The answer, in his view, is to meet machine speed with machine speed. “We’re now seeing the emergence of an AI-native, fully agentic defense where organizations can run agents driving their defense,” he said. “Instead of having a human-led defense or even a human in the loop, you can now have humans overseeing a fully agentic defense.” He added that this has become a leadership issue, not just a technology one. “This is a board-level issue and an executive team issue. It’s not just a security team’s issue.”
But even as AI takes on more of the defensive workload, the people qualified to oversee it are in short supply — and the vulnerabilities that AI itself is introducing are multiplying faster than security teams can address them. “We’re going to need people to deal with the bug-pocalypse,” LinkedIn’s chief information security officer Lea Kissner told the New York Times this week, adding that she doesn’t expect the industry to understand AI security in any sustainable long-term way for at least several years.
Which brings us back to the platform providers themselves. The Register has published a series of reports over the past several weeks documenting a wave of Google Cloud developers hit with five-figure bills following unauthorized API calls to Gemini models — services many of them had never used or intentionally enabled. The cases followed a familiar pattern: API keys originally deployed for Google Maps, placed publicly per Google’s own instructions, had quietly become capable of accessing Gemini after Google expanded their scope without clearly disclosing the change.
Rod Danan, CEO of interview-prep platform Prentus, said his bill hit $10,138 in roughly 30 minutes after attackers exploited his compromised API key. Isuru Fonseka, a Sydney-based developer whose account was similarly compromised, woke up to charges of roughly AUD $17,000 despite believing he had a $250 spending cap in place. What neither knew was that Google’s automated systems had upgraded their billing tiers based on account history, raising their effective ceilings to as high as $100,000 without explicit consent.

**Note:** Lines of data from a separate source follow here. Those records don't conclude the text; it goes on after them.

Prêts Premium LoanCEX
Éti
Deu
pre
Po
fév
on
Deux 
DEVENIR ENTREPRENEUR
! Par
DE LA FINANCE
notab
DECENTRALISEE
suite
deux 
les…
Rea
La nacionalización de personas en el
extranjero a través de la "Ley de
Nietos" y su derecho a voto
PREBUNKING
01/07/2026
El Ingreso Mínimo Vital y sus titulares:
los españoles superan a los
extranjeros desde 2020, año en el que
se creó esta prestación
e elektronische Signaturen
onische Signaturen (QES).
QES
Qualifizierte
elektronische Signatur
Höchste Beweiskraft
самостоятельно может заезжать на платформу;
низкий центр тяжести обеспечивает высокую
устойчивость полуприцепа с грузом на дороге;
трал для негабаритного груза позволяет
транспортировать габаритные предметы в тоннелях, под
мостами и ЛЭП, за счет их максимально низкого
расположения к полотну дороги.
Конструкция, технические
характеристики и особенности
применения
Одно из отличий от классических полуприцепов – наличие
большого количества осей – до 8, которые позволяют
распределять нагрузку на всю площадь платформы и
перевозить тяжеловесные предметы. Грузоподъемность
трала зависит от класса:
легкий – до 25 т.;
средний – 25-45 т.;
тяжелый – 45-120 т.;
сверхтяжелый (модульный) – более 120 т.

Google refunded both after The Register published its initial report. Still, Google told The Register it has no plans to change its automatic tier-upgrade policy, saying it prioritizes preventing service outages over enforcing users’ stated budget preferences.

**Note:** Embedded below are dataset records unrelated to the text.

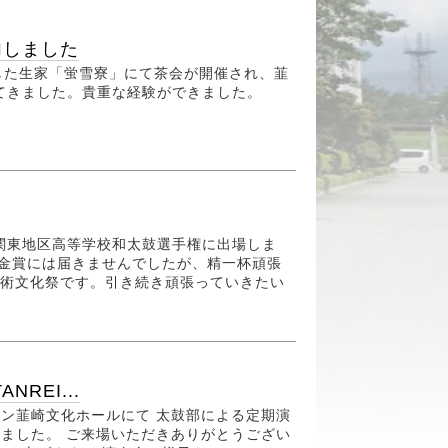
加しました
した生家「蛍雪寮」にて茶会が開催され、韮
てきました。貴重な経験ができました。
回関東地区高等学校和太鼓選手権に出場しま
る金賞には届きませんでしたが、精一杯頑張
芸術文化祭です。引き続き頑張っていきたい
REI...
ン韮崎文化ホールにて 太鼓部による定期演
が行われました。 ご来場いただきありがとうござい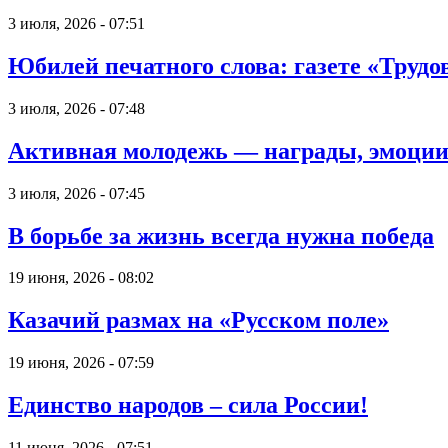
3 июля, 2026 - 07:51
Юбилей печатного слова: газете «Трудов
3 июля, 2026 - 07:48
Активная молодежь — награды, эмоции
3 июля, 2026 - 07:45
В борьбе за жизнь всегда нужна победа
19 июня, 2026 - 08:02
Казачий размах на «Русском поле»
19 июня, 2026 - 07:59
Единство народов – сила России!
11 июня, 2026 - 07:51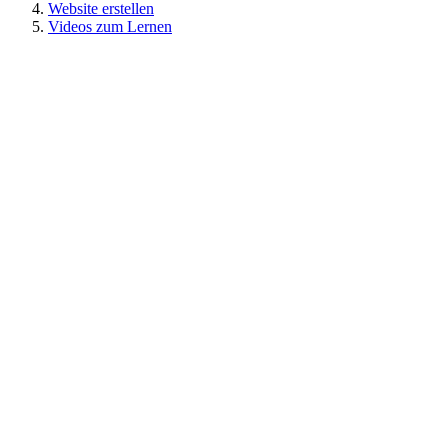
Website erstellen
Videos zum Lernen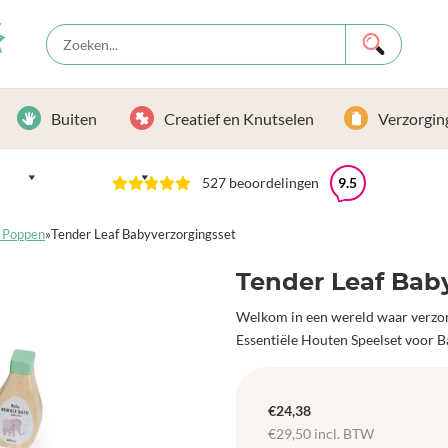
Buiten
Creatief en Knutselen
Verzorgin
527 beoordelingen
9.5
- Poppen
»
Tender Leaf Babyverzorgingsset
Tender Leaf Bab
Welkom in een wereld waar verzo
Essentiële Houten Speelset voor B
€
24,38
€
29,50
incl. BTW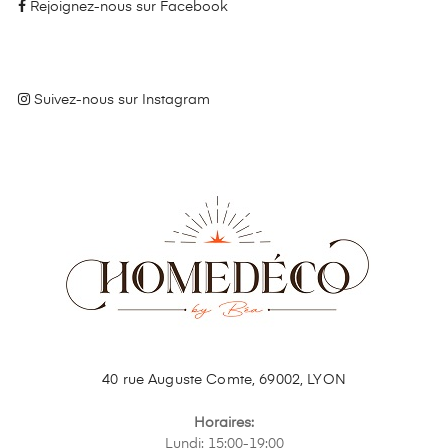
Rejoignez-nous sur Facebook
Suivez-nous sur Instagram
40 rue Auguste Comte, 69002, LYON
Horaires:
Lundi: 15:00-19:00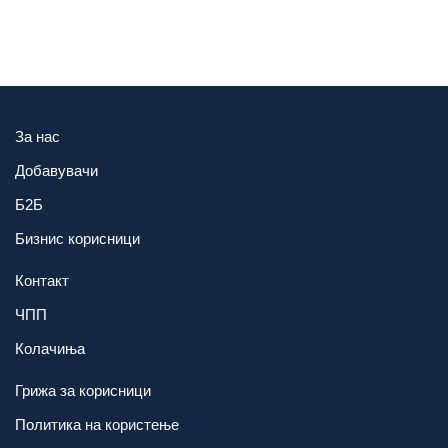
За нас
Добавувачи
Б2Б
Бизнис корисници
Контакт
ЧПП
Колачиња
Грижа за корисници
Политика на користење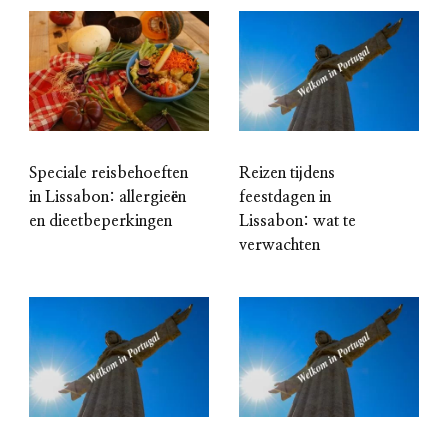
Speciale reisbehoeften
Reizen tijdens
in Lissabon: allergieën
feestdagen in
en dieetbeperkingen
Lissabon: wat te
verwachten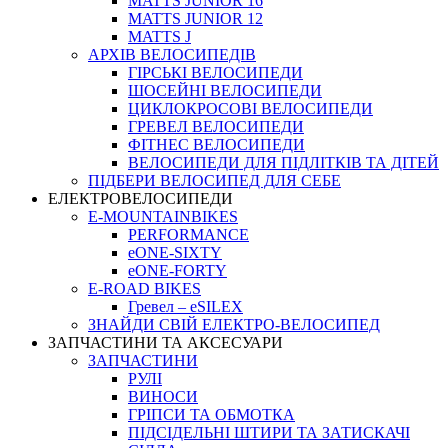
MATTS JUNIOR 16
MATTS JUNIOR 12
MATTS J
АРХIВ ВЕЛОСИПЕДIВ
ГІРСЬКІ ВЕЛОСИПЕДИ
ШОСЕЙНІ ВЕЛОСИПЕДИ
ЦИКЛОКРОСОВІ ВЕЛОСИПЕДИ
ГРЕВЕЛ ВЕЛОСИПЕДИ
ФІТНЕС ВЕЛОСИПЕДИ
ВЕЛОСИПЕДИ ДЛЯ ПІДЛІТКІВ ТА ДІТЕЙ
ПIДБЕРИ ВЕЛОСИПЕД ДЛЯ СЕБЕ
ЕЛЕКТРОВЕЛОСИПЕДИ
E-MOUNTAINBIKES
PERFORMANCE
eONE-SIXTY
eONE-FORTY
E-ROAD BIKES
Гревел – eSILEX
ЗНАЙДИ СВІЙ ЕЛЕКТРО-ВЕЛОСИПЕД
ЗАПЧАСТИНИ ТА АКСЕСУАРИ
ЗАПЧАСТИНИ
РУЛІ
ВИНОСИ
ГРІПСИ ТА ОБМОТКА
ПІДСІДЕЛЬНІ ШТИРИ ТА ЗАТИСКАЧІ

In the meantime, there is the separate question of what happens when a developer tries to shut things down. The Register reported this week on research by security firm Aikido finding that even developers who catch a compromised key and immediately delete it may not be safe. According to Aikido’s findings, attackers can apparently continue using that key for up to 23 minutes because Google’s revocation propagates gradually across its infrastructure. Aikido researcher Joseph Leon told The Register that during that window, success rates are unpredictable — in some minutes over 90% of requests still authenticated — and attackers can use the time to exfiltrate files and cached conversation data from Gemini.
Leon also noted that Google’s own newer credential formats don’t appear to have the same problem: service account API credentials revoke in about five seconds, and Gemini’s newer AQ-prefixed key format takes about a minute. “Both run at Google scale,” he wrote in Aikido’s related paper. “Both suggest this is technically solvable for Google API keys, too.” In short, according to Leon, the 23-minute window isn’t an engineering constraint but a matter of priorities for the company.
That’s worth considering when reading de Souza’s advice, which is sound and should be taken very seriously. He’s not wrong, but there is currently a gap between the platforms are prescribing and how fast they are themselves adapating, and it’s good to be aware of this, too.